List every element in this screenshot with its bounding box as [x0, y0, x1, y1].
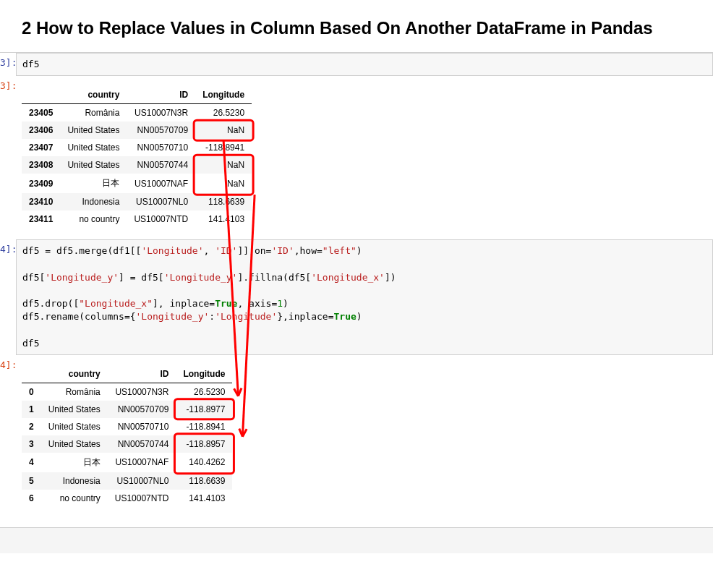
cell: NaN: [195, 122, 252, 139]
cell: Indonesia: [60, 193, 127, 210]
input-prompt: 3]:: [0, 53, 16, 68]
cell: NaN: [195, 156, 252, 174]
row-index: 23409: [22, 174, 60, 193]
notebook-output-cell: 3]: countryIDLongitude 23405RomâniaUS100…: [0, 76, 713, 239]
cell: NN00570744: [127, 156, 195, 174]
dataframe-output: countryIDLongitude 23405RomâniaUS10007N3…: [16, 76, 713, 239]
row-index: 6: [22, 490, 41, 507]
table-row: 4日本US10007NAF140.4262: [22, 453, 232, 472]
cell: 141.4103: [195, 210, 252, 228]
cell: NN00570709: [108, 401, 176, 418]
table-row: 0RomâniaUS10007N3R26.5230: [22, 383, 232, 401]
table-row: 6no countryUS10007NTD141.4103: [22, 490, 232, 507]
cell: US10007NL0: [127, 193, 195, 210]
code-text: df5: [22, 59, 39, 69]
cell: 日本: [60, 174, 127, 193]
cell: United States: [60, 122, 127, 139]
cell: United States: [41, 418, 108, 435]
column-header: [22, 365, 41, 383]
cell: United States: [41, 401, 108, 418]
cell: United States: [41, 435, 108, 453]
notebook-output-cell: 4]: countryIDLongitude 0RomâniaUS10007N3…: [0, 355, 713, 519]
column-header: ID: [108, 365, 176, 383]
cell: United States: [60, 139, 127, 156]
cell: 26.5230: [176, 383, 232, 401]
row-index: 23411: [22, 210, 60, 228]
cell: 118.6639: [176, 472, 232, 490]
code-input[interactable]: df5 = df5.merge(df1[['Longitude', 'ID']]…: [16, 239, 713, 355]
column-header: country: [41, 365, 108, 383]
row-index: 23406: [22, 122, 60, 139]
row-index: 23405: [22, 104, 60, 122]
row-index: 2: [22, 418, 41, 435]
cell: 日本: [41, 453, 108, 472]
notebook-input-cell: 4]: df5 = df5.merge(df1[['Longitude', 'I…: [0, 239, 713, 355]
cell: United States: [60, 156, 127, 174]
row-index: 23410: [22, 193, 60, 210]
cell: NaN: [195, 174, 252, 193]
cell: 118.6639: [195, 193, 252, 210]
cell: NN00570709: [127, 122, 195, 139]
cell: NN00570710: [108, 418, 176, 435]
row-index: 4: [22, 453, 41, 472]
cell: US10007NL0: [108, 472, 176, 490]
column-header: country: [60, 86, 127, 104]
cell: US10007NTD: [108, 490, 176, 507]
cell: România: [60, 104, 127, 122]
table-row: 2United StatesNN00570710-118.8941: [22, 418, 232, 435]
table-row: 23407United StatesNN00570710-118.8941: [22, 139, 252, 156]
dataframe-table: countryIDLongitude 23405RomâniaUS10007N3…: [22, 86, 252, 228]
cell: -118.8941: [195, 139, 252, 156]
row-index: 23408: [22, 156, 60, 174]
column-header: Longitude: [176, 365, 232, 383]
cell: US10007N3R: [127, 104, 195, 122]
cell: 26.5230: [195, 104, 252, 122]
column-header: ID: [127, 86, 195, 104]
table-row: 23408United StatesNN00570744NaN: [22, 156, 252, 174]
table-row: 23405RomâniaUS10007N3R26.5230: [22, 104, 252, 122]
table-row: 23406United StatesNN00570709NaN: [22, 122, 252, 139]
section-heading: 2 How to Replace Values in Column Based …: [22, 17, 691, 39]
cell: NN00570710: [127, 139, 195, 156]
cell: no country: [41, 490, 108, 507]
cell: -118.8977: [176, 401, 232, 418]
row-index: 0: [22, 383, 41, 401]
column-header: Longitude: [195, 86, 252, 104]
cell: 140.4262: [176, 453, 232, 472]
cell: US10007NAF: [108, 453, 176, 472]
cell: US10007N3R: [108, 383, 176, 401]
table-row: 23409日本US10007NAFNaN: [22, 174, 252, 193]
row-index: 23407: [22, 139, 60, 156]
dataframe-output: countryIDLongitude 0RomâniaUS10007N3R26.…: [16, 355, 713, 519]
output-prompt: 4]:: [0, 355, 16, 370]
row-index: 3: [22, 435, 41, 453]
table-row: 23411no countryUS10007NTD141.4103: [22, 210, 252, 228]
cell: NN00570744: [108, 435, 176, 453]
cell: România: [41, 383, 108, 401]
row-index: 1: [22, 401, 41, 418]
cell: US10007NAF: [127, 174, 195, 193]
column-header: [22, 86, 60, 104]
cell: Indonesia: [41, 472, 108, 490]
code-input[interactable]: df5: [16, 53, 713, 76]
output-prompt: 3]:: [0, 76, 16, 91]
row-index: 5: [22, 472, 41, 490]
table-row: 5IndonesiaUS10007NL0118.6639: [22, 472, 232, 490]
cell: -118.8957: [176, 435, 232, 453]
cell: -118.8941: [176, 418, 232, 435]
table-row: 23410IndonesiaUS10007NL0118.6639: [22, 193, 252, 210]
cell: US10007NTD: [127, 210, 195, 228]
dataframe-table: countryIDLongitude 0RomâniaUS10007N3R26.…: [22, 365, 232, 507]
cell: 141.4103: [176, 490, 232, 507]
cell: no country: [60, 210, 127, 228]
notebook-input-cell: 3]: df5: [0, 53, 713, 76]
input-prompt: 4]:: [0, 239, 16, 255]
table-row: 3United StatesNN00570744-118.8957: [22, 435, 232, 453]
table-row: 1United StatesNN00570709-118.8977: [22, 401, 232, 418]
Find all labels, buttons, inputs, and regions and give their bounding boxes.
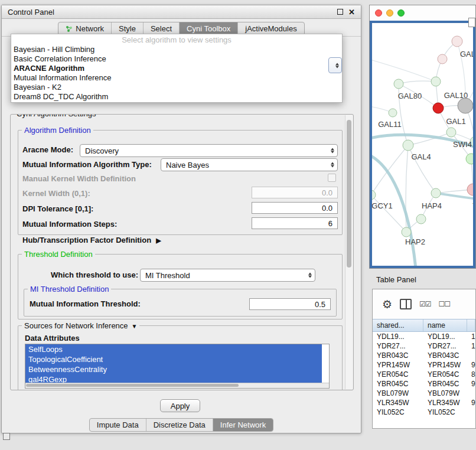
algorithm-combo-button-fragment[interactable] [328,57,342,73]
attribute-item-topologicalcoefficient[interactable]: TopologicalCoefficient [25,354,322,364]
popup-item-dream8-dc-tdc-algorithm[interactable]: Dream8 DC_TDC Algorithm [11,92,342,102]
node-unlabeled[interactable] [416,214,426,224]
close-icon[interactable]: ✕ [348,8,355,16]
bottom-tab-discretize-data[interactable]: Discretize Data [146,419,213,431]
panel-toggle-icon[interactable] [3,433,10,440]
expanded-arrow-icon[interactable]: ▼ [132,323,138,330]
node-unlabeled[interactable] [467,184,474,195]
tab-style[interactable]: Style [112,22,144,35]
network-titlebar[interactable] [370,5,475,21]
node-unlabeled[interactable] [438,54,447,64]
tab-cyni-toolbox[interactable]: Cyni Toolbox [180,22,238,35]
gear-icon[interactable]: ⚙ [382,299,392,310]
popup-item-aracne-algorithm[interactable]: ARACNE Algorithm [11,64,342,73]
table-cell: YER054C [423,370,467,379]
list-horizontal-scrollbar[interactable] [25,383,329,388]
tab-label: Impute Data [97,420,139,429]
scrollbar-thumb[interactable] [26,384,239,387]
mi-steps-field[interactable]: 6 [252,217,338,229]
minimize-traffic-light[interactable] [386,9,393,17]
table-row[interactable]: YIL052CYIL052C [373,407,475,417]
sources-title-label: Sources for Network Inference [24,321,128,330]
bottom-tab-impute-data[interactable]: Impute Data [90,419,146,431]
table-row[interactable]: YPR145WYPR145W9. [373,360,475,370]
node-gal11[interactable] [389,109,397,117]
mi-threshold-field[interactable]: 0.5 [249,298,331,310]
which-threshold-label: Which threshold to use: [51,270,138,279]
table-row[interactable]: YDR27...YDR27...12 [373,341,475,351]
column-header-shared[interactable]: shared... [373,319,423,331]
node-hap2[interactable] [402,227,411,237]
node-unlabeled[interactable] [431,77,441,86]
combo-arrows-icon [308,273,312,278]
aracne-mode-select[interactable]: Discovery [80,144,338,157]
node-hap4[interactable] [431,188,441,198]
settings-panel-title: Cyni Algorithm Settings [14,114,98,118]
tab-label: Select [151,24,172,33]
columns-icon[interactable] [400,299,412,309]
table-cell: YLR345W [423,399,467,407]
attribute-item-betweennesscentrality[interactable]: BetweennessCentrality [25,364,322,374]
hub-definition-label: Hub/Transcription Factor Definition [22,236,151,244]
table-row[interactable]: YLR345WYLR345W9. [373,398,475,407]
apply-button[interactable]: Apply [160,399,200,412]
node-label-gal80: GAL80 [398,92,422,100]
data-attributes-label: Data Attributes [25,334,80,343]
node-unlabeled[interactable] [466,154,474,164]
data-attributes-items: SelfLoopsTopologicalCoefficientBetweenne… [25,344,329,384]
data-attributes-list[interactable]: SelfLoopsTopologicalCoefficientBetweenne… [25,344,330,389]
popup-item-bayesian-hill-climbing[interactable]: Bayesian - Hill Climbing [11,45,342,54]
table-row[interactable]: YER054CYER054C8. [373,370,475,379]
hub-definition-toggle[interactable]: Hub/Transcription Factor Definition▶ [22,236,161,244]
mi-steps-value: 6 [328,219,332,228]
network-tab-icon [66,25,73,32]
network-canvas[interactable]: GALGAL80GAL10GAL11GAL1SWI4GAL4HAP4GCY1HA… [370,21,475,268]
node-gal[interactable] [452,36,462,47]
scrollbar-thumb[interactable] [347,120,351,268]
node-label-hap4: HAP4 [422,201,442,210]
zoom-traffic-light[interactable] [397,9,405,17]
table-cell: YIL052C [373,408,423,416]
table-body: YDL19...YDL19...13YDR27...YDR27...12YBR0… [373,332,475,428]
collapsed-arrow-icon[interactable]: ▶ [156,237,161,244]
settings-scrollbar[interactable] [345,115,353,389]
dpi-tolerance-label: DPI Tolerance [0,1]: [22,204,93,213]
select-all-columns-icon[interactable]: ☑☑ [419,300,431,308]
popup-item-mutual-information-inference[interactable]: Mutual Information Inference [11,73,342,83]
popup-item-bayesian-k2[interactable]: Bayesian - K2 [11,83,342,92]
node-gal4[interactable] [403,140,413,151]
table-header: shared...name [373,319,475,332]
table-row[interactable]: YBR043CYBR043C [373,351,475,360]
column-header-name[interactable]: name [423,319,467,331]
mi-type-select[interactable]: Naive Bayes [161,158,338,171]
table-row[interactable]: YBL079WYBL079W [373,389,475,398]
tab-jactivemodules[interactable]: jActiveModules [238,22,304,35]
network-scrollbar-fragment[interactable] [468,18,475,27]
tab-select[interactable]: Select [144,22,180,35]
node-gal1[interactable] [446,128,456,137]
network-graph[interactable]: GALGAL80GAL10GAL11GAL1SWI4GAL4HAP4GCY1HA… [372,23,474,267]
table-row[interactable]: YBR045CYBR045C9. [373,379,475,389]
node-unlabeled[interactable] [458,98,473,113]
deselect-all-columns-icon[interactable]: ☐☐ [439,300,451,308]
popup-item-basic-correlation-inference[interactable]: Basic Correlation Inference [11,54,342,64]
which-threshold-select[interactable]: MI Threshold [140,269,315,282]
node-gcy1[interactable] [372,190,376,200]
sources-group-title[interactable]: Sources for Network Inference▼ [22,321,139,330]
attribute-item-selfloops[interactable]: SelfLoops [25,344,322,354]
node-gal80[interactable] [394,79,403,89]
close-traffic-light[interactable] [375,9,382,17]
table-row[interactable]: YDL19...YDL19...13 [373,332,475,341]
dpi-tolerance-field[interactable]: 0.0 [252,202,338,214]
column-header-partial[interactable] [467,319,475,331]
mi-threshold-value: 0.5 [315,300,325,309]
node-unlabeled[interactable] [433,103,444,113]
tab-network[interactable]: Network [58,22,112,35]
mi-steps-label: Mutual Information Steps: [22,220,117,229]
manual-kernel-checkbox[interactable] [328,174,336,182]
network-window: GALGAL80GAL10GAL11GAL1SWI4GAL4HAP4GCY1HA… [369,5,476,269]
kernel-width-field[interactable]: 0.0 [252,187,338,198]
float-window-icon[interactable] [337,9,343,15]
bottom-tab-infer-network[interactable]: Infer Network [213,419,273,431]
control-panel-titlebar[interactable]: Control Panel ✕ [2,5,361,19]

**REQUIRED WORK**
The required output is a copy of each line in the records where the string "combo" occurs.

**RESULT OF THIS TASK**
algorithm-combo-button-fragment[interactable] [328,57,342,73]
combo-arrows-icon [308,273,312,278]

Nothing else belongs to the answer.